The most voted party was president-elect Otilio Ulate’s party National Union (PUN). The party achieved a landslide victory with 74% of the vote and 34 of 45 seats. Yet, even when the party was loosely liberal as Ulate himself, most historians agree that PUN's Assemblymen didn't share much ideological or programmatic coherence other than being Ulatistas.

The third largest party in the Assembly was the Social Democratic Party led by then de facto ruler and victorious leader of the civil war José Figueres. Unlike the other parties, the Social Democrats had a coherent ideology and political philosophy to follow, and even though it had very few seats (only 4) their members were very influential thanks to their intellectual weight, including among other future president Luis Alberto Monge and notorious academic Rodrigo Facio.
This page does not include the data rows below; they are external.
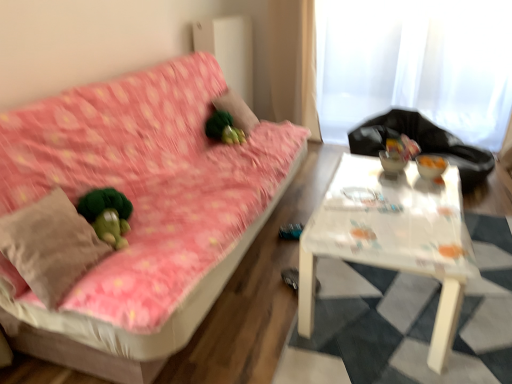 Question: From the image's perspective, does beige cotton throw pillow at left appear lower than white sheer curtain at upper right?

Choices:
 (A) no
 (B) yes

Answer: (B)

Question: Could you tell me if beige cotton throw pillow at left is turned towards white sheer curtain at upper right?

Choices:
 (A) no
 (B) yes

Answer: (A)

Question: From a real-world perspective, is beige cotton throw pillow at left positioned over white sheer curtain at upper right based on gravity?

Choices:
 (A) no
 (B) yes

Answer: (A)

Question: Is beige cotton throw pillow at left in contact with white sheer curtain at upper right?

Choices:
 (A) no
 (B) yes

Answer: (A)

Question: Is beige cotton throw pillow at left facing away from white sheer curtain at upper right?

Choices:
 (A) yes
 (B) no

Answer: (B)

Question: From a real-world perspective, is white plastic table at center above or below green fuzzy ball at center?

Choices:
 (A) below
 (B) above

Answer: (A)

Question: In terms of height, does white plastic table at center look taller or shorter compared to green fuzzy ball at center?

Choices:
 (A) short
 (B) tall

Answer: (B)

Question: Visually, is white plastic table at center positioned to the left or to the right of green fuzzy ball at center?

Choices:
 (A) left
 (B) right

Answer: (B)

Question: In terms of width, does white plastic table at center look wider or thinner when compared to green fuzzy ball at center?

Choices:
 (A) wide
 (B) thin

Answer: (A)

Question: Visually, is black plastic bag at upper right positioned to the left or to the right of white plastic table at center?

Choices:
 (A) right
 (B) left

Answer: (A)

Question: From their relative heights in the image, would you say black plastic bag at upper right is taller or shorter than white plastic table at center?

Choices:
 (A) tall
 (B) short

Answer: (A)

Question: In terms of width, does black plastic bag at upper right look wider or thinner when compared to white plastic table at center?

Choices:
 (A) wide
 (B) thin

Answer: (A)

Question: Does point (478, 163) appear closer or farther from the camera than point (347, 218)?

Choices:
 (A) farther
 (B) closer

Answer: (A)

Question: Is point (387, 57) closer or farther from the camera than point (52, 301)?

Choices:
 (A) farther
 (B) closer

Answer: (A)

Question: Looking at the image, does white sheer curtain at upper right seem bigger or smaller compared to beige cotton throw pillow at left?

Choices:
 (A) big
 (B) small

Answer: (A) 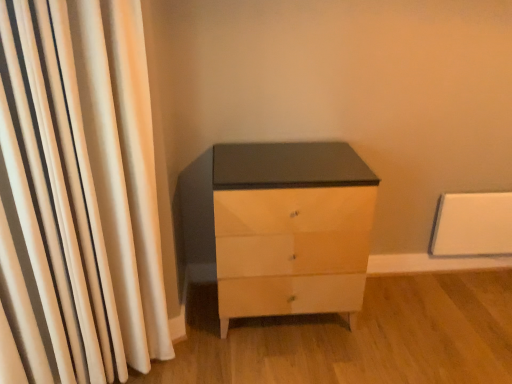 Identify the location of vacant area that is in front of matte white chest of drawers at center. (284, 360). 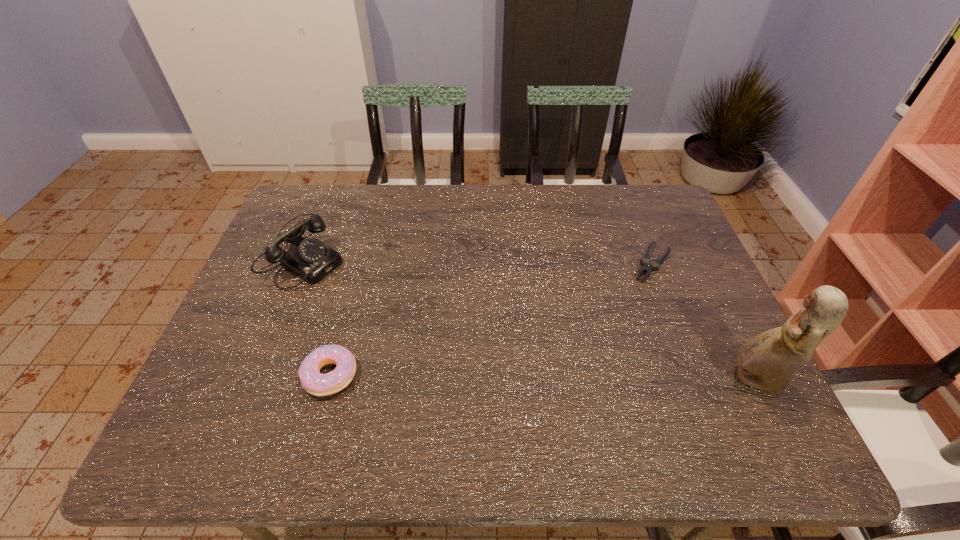 Where is `free space located at the gripping part of the second object from right to left`? This screenshot has width=960, height=540. free space located at the gripping part of the second object from right to left is located at coordinates (598, 355).

The height and width of the screenshot is (540, 960). Find the location of `free space located 0.340m at the gripping part of the second object from right to left`. free space located 0.340m at the gripping part of the second object from right to left is located at coordinates (590, 367).

At what (x,y) coordinates should I click in order to perform the action: click on vacant space located at the gripping part of the second object from right to left. Please return your answer as a coordinate pair (x, y). Looking at the image, I should click on (620, 320).

The width and height of the screenshot is (960, 540). I want to click on free location located 0.180m on the front-facing side of the third shortest object, so click(380, 299).

This screenshot has height=540, width=960. Find the location of `vacant area situated on the front-facing side of the third shortest object`. vacant area situated on the front-facing side of the third shortest object is located at coordinates (350, 282).

You are a GUI agent. You are given a task and a screenshot of the screen. Output one action in this format:
    pyautogui.click(x=<x>, y=<y>)
    Task: Click on the vacant space located 0.070m on the front-facing side of the third shortest object
    
    Given the screenshot: What is the action you would take?
    pyautogui.click(x=350, y=282)

This screenshot has height=540, width=960. Identify the location of object that is at the far edge. (308, 258).

This screenshot has width=960, height=540. Identify the location of doughnut present at the near edge. (315, 383).

Where is `figurine located at the near edge`? Image resolution: width=960 pixels, height=540 pixels. figurine located at the near edge is located at coordinates (768, 361).

Where is `object at the left edge`? This screenshot has height=540, width=960. object at the left edge is located at coordinates (308, 258). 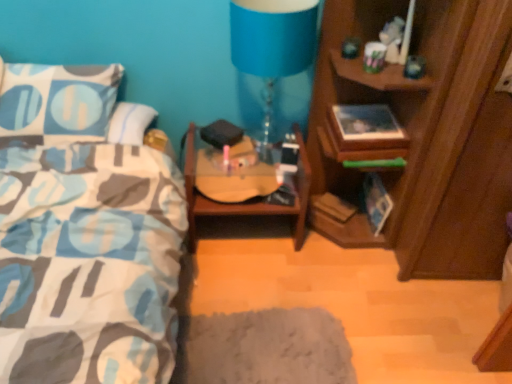 Question: From the image's perspective, would you say wooden cabinet at right is shown under wooden guitar case at center?

Choices:
 (A) no
 (B) yes

Answer: (A)

Question: Would you say wooden cabinet at right is a long distance from wooden guitar case at center?

Choices:
 (A) no
 (B) yes

Answer: (A)

Question: Is wooden cabinet at right further to camera compared to wooden guitar case at center?

Choices:
 (A) yes
 (B) no

Answer: (B)

Question: Considering the relative sizes of wooden cabinet at right and wooden guitar case at center in the image provided, is wooden cabinet at right smaller than wooden guitar case at center?

Choices:
 (A) yes
 (B) no

Answer: (B)

Question: Is wooden cabinet at right closer to the viewer compared to wooden guitar case at center?

Choices:
 (A) no
 (B) yes

Answer: (B)

Question: Considering the positions of wooden cabinet at right and blue fabric lampshade at upper center in the image, is wooden cabinet at right bigger or smaller than blue fabric lampshade at upper center?

Choices:
 (A) small
 (B) big

Answer: (B)

Question: Is point (510, 132) positioned closer to the camera than point (267, 97)?

Choices:
 (A) closer
 (B) farther

Answer: (A)

Question: In the image, is wooden cabinet at right positioned in front of or behind blue fabric lampshade at upper center?

Choices:
 (A) behind
 (B) front

Answer: (B)

Question: Considering the relative positions of wooden cabinet at right and blue fabric lampshade at upper center in the image provided, is wooden cabinet at right to the left or to the right of blue fabric lampshade at upper center?

Choices:
 (A) right
 (B) left

Answer: (A)

Question: Considering the relative positions of wooden guitar case at center and blue fabric lampshade at upper center in the image provided, is wooden guitar case at center to the left or to the right of blue fabric lampshade at upper center?

Choices:
 (A) right
 (B) left

Answer: (B)

Question: From their relative heights in the image, would you say wooden guitar case at center is taller or shorter than blue fabric lampshade at upper center?

Choices:
 (A) tall
 (B) short

Answer: (B)

Question: From a real-world perspective, is wooden guitar case at center physically located above or below blue fabric lampshade at upper center?

Choices:
 (A) above
 (B) below

Answer: (B)

Question: Does point (225, 210) appear closer or farther from the camera than point (263, 122)?

Choices:
 (A) closer
 (B) farther

Answer: (A)

Question: Considering the positions of wooden guitar case at center and wooden cabinet at right in the image, is wooden guitar case at center taller or shorter than wooden cabinet at right?

Choices:
 (A) short
 (B) tall

Answer: (A)

Question: In terms of size, does wooden guitar case at center appear bigger or smaller than wooden cabinet at right?

Choices:
 (A) small
 (B) big

Answer: (A) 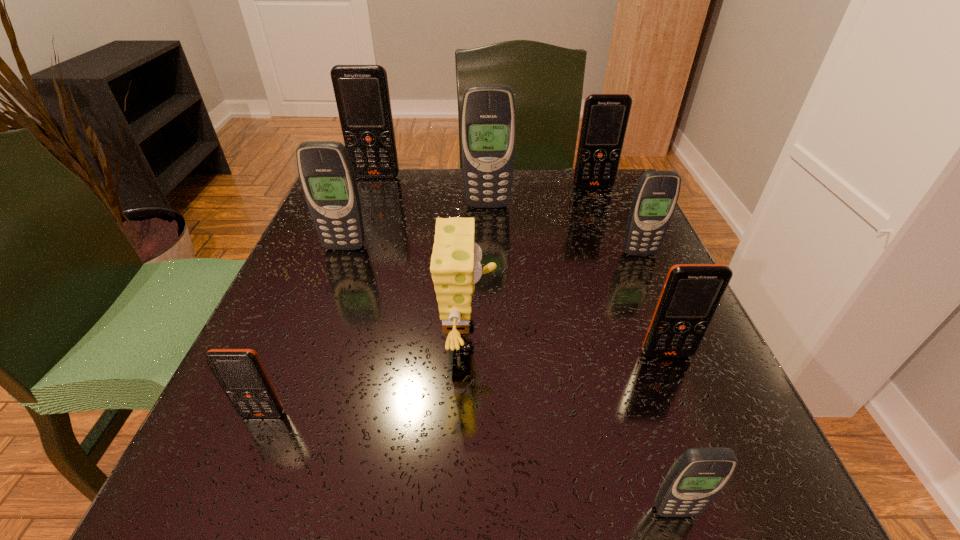 This screenshot has width=960, height=540. In order to click on vacant space situated 0.210m on the screen of the second smallest gray cellular telephone in this screenshot , I will do `click(676, 335)`.

Identify the location of vacant point located 0.220m on the screen of the third biggest orange cellular telephone. (729, 508).

Identify the location of vacant area situated 0.100m on the screen of the seventh farthest cellular telephone. (230, 494).

This screenshot has width=960, height=540. Identify the location of object at the near edge. (698, 475).

Locate an element on the screen. The width and height of the screenshot is (960, 540). object that is at the far left corner is located at coordinates (x=362, y=96).

Image resolution: width=960 pixels, height=540 pixels. Find the location of `object positioned at the far right corner`. object positioned at the far right corner is located at coordinates [605, 117].

Image resolution: width=960 pixels, height=540 pixels. In order to click on object that is at the near right corner in this screenshot , I will do click(698, 475).

This screenshot has height=540, width=960. I want to click on vacant space at the far edge of the desktop, so click(x=561, y=213).

This screenshot has height=540, width=960. In the image, there is a desktop. What are the coordinates of `free space at the near edge` in the screenshot? It's located at (607, 515).

In the image, there is a desktop. At what (x,y) coordinates should I click in order to perform the action: click on vacant space at the left edge. Please return your answer as a coordinate pair (x, y). The image size is (960, 540). Looking at the image, I should click on (313, 340). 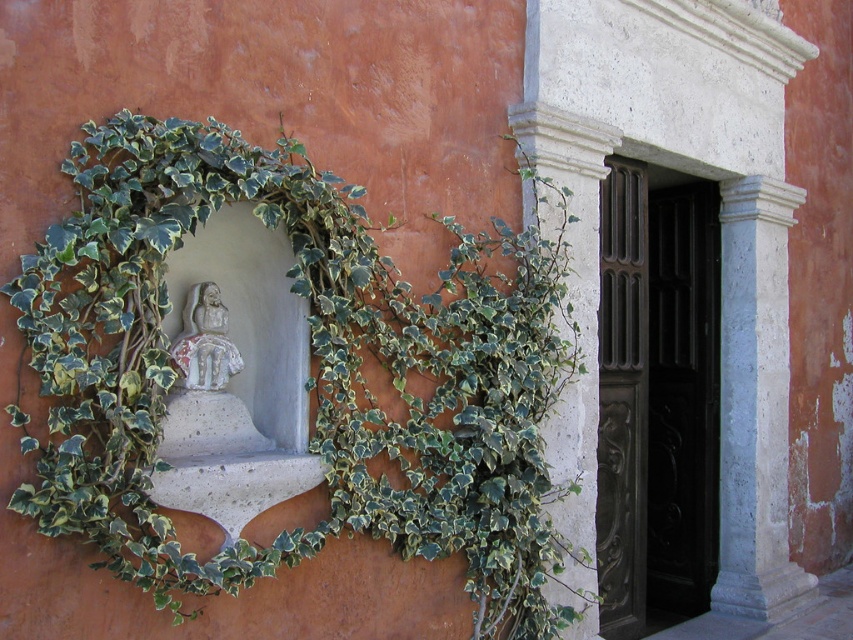 Is green leafy ivy at left behind white stone pillar at right?

No, it is not.

What do you see at coordinates (306, 378) in the screenshot? I see `green leafy ivy at left` at bounding box center [306, 378].

Identify the location of green leafy ivy at left. This screenshot has width=853, height=640. [306, 378]. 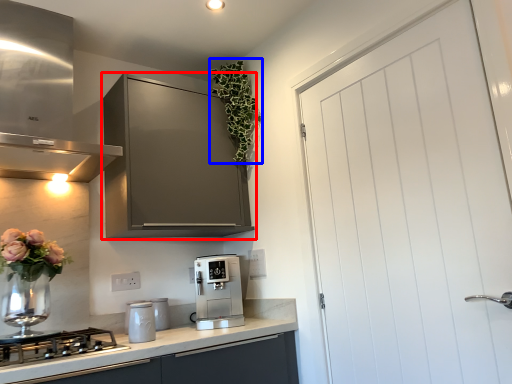 Question: Which of the following is the farthest to the observer, cabinetry (highlighted by a red box) or floral arrangement (highlighted by a blue box)?

Choices:
 (A) cabinetry
 (B) floral arrangement

Answer: (B)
The fourth party was National Fellowship, a left-wing Guanacastecan independence party led by physician Francisco Vargas.

A special committee was appointed by the Assembly to draft a Constitution. Among the committee members were Facio, jurist Fernando Baudrit Solera and other notorious intellectuals. They made a very progressive Constitution for the time, yet the Assembly's plenary finally disregarded the draft and took the 1871 Constitution as the basis of the new one.